Bürgermeister Michael Fischer, der gemeinsam mit Gemeindekämmerer Heinz Prenger und dem Vorsitzenden des Planungsausschusses Josef Lamping den Beginn der Grabungen in Augenschein nahm, zeigte Verständnis für die Verärgerung der Bauherrn über die Verzögerung des Baubeginns und die anfallenden Mehrkosten. Die zusätzlichen Kosten werden sich laut aktuellen Planungen auf ca. 100 000 Euro belaufen. Dazu kommen noch die zusätzlichen Baggerarbeiten in Höhe von ca. 20 000 Euro. Die Kosten tragen die Gemeinde und die Grundstückseigentümer.

Fischer forderte, dass das Land Niedersachsen, das diese Untersuchung fordert, auch die Kosten übernehmen müsse. „Das darf nicht auf die Gemeinden und die bauwilligen Bürger abgeschoben werden“, so der Bürgermeister.
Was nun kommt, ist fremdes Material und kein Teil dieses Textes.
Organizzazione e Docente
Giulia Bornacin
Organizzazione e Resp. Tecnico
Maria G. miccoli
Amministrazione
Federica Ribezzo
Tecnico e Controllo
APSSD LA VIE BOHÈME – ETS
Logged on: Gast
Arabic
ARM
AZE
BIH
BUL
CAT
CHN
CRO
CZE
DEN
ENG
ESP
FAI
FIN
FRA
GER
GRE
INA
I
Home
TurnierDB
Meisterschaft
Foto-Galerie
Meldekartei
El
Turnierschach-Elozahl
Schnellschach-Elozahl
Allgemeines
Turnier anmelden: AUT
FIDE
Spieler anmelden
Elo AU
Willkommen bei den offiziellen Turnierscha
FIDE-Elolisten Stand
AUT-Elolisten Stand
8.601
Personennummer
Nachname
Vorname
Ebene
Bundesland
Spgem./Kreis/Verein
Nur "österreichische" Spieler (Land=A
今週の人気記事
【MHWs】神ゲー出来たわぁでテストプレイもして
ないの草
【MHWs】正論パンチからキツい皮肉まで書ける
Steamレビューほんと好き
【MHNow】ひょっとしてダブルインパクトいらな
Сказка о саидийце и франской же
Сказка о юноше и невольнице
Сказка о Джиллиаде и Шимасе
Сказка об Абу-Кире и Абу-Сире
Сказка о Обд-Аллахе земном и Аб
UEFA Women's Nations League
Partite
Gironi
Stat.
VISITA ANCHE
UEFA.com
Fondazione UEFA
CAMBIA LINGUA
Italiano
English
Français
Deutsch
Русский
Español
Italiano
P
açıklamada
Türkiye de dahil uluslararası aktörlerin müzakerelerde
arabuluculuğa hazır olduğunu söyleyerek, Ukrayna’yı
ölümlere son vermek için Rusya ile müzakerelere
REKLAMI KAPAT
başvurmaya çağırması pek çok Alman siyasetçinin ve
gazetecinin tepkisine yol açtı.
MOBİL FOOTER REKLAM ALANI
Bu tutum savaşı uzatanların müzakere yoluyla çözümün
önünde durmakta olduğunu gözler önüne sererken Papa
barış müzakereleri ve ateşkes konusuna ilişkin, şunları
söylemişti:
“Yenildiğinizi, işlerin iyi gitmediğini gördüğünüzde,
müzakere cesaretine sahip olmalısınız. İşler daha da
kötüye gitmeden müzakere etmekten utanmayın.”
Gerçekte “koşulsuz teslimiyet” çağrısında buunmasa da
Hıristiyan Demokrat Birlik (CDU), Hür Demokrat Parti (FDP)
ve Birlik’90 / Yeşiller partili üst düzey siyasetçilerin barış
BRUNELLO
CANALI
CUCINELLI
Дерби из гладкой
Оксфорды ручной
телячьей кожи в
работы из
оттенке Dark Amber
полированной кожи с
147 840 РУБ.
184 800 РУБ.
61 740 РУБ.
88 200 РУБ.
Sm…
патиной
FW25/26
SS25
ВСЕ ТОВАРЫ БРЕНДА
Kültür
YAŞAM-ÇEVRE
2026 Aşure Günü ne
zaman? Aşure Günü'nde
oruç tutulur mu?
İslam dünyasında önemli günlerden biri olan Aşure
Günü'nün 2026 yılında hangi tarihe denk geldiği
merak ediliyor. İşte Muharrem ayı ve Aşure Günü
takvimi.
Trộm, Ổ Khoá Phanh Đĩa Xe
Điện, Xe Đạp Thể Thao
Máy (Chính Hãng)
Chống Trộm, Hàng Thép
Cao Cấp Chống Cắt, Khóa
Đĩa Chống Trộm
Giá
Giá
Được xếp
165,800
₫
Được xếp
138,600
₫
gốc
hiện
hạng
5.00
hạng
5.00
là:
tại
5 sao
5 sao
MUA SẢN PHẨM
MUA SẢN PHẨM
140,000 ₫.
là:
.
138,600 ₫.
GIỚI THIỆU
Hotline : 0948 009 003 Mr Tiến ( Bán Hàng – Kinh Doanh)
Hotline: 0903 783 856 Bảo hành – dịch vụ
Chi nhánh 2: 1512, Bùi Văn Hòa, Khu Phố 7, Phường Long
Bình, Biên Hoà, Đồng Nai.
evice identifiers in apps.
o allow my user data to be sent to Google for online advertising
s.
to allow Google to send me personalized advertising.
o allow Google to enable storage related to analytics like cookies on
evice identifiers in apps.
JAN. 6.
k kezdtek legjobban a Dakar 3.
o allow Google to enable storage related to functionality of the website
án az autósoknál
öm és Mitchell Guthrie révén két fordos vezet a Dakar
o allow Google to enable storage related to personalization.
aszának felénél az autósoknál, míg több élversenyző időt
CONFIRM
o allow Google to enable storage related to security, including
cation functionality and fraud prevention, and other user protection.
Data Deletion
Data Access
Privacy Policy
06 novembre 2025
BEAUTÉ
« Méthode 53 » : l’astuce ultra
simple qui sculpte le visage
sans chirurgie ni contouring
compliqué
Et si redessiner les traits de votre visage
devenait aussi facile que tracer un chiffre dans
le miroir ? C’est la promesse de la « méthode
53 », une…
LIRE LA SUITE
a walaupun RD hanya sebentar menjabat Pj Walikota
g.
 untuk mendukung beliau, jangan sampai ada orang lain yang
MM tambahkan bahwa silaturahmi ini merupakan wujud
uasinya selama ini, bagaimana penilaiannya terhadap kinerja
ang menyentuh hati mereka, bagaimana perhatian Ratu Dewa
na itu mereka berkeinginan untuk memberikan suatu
Nach aktuellem Stand ist erst mit einem Baustart am 1. September 2016 zu rechnen.

Eine Ausnahme gäbe es aber von der Regelung, merkte der Rathauschef an: Aufgrund einer Gesetzesneuregelung müssen Denkmäler vor der Zerstörung nicht mehr untersucht und geborgen werden, wenn dies die Errichtung von Flüchtlingsunterkünften verzögern könnte.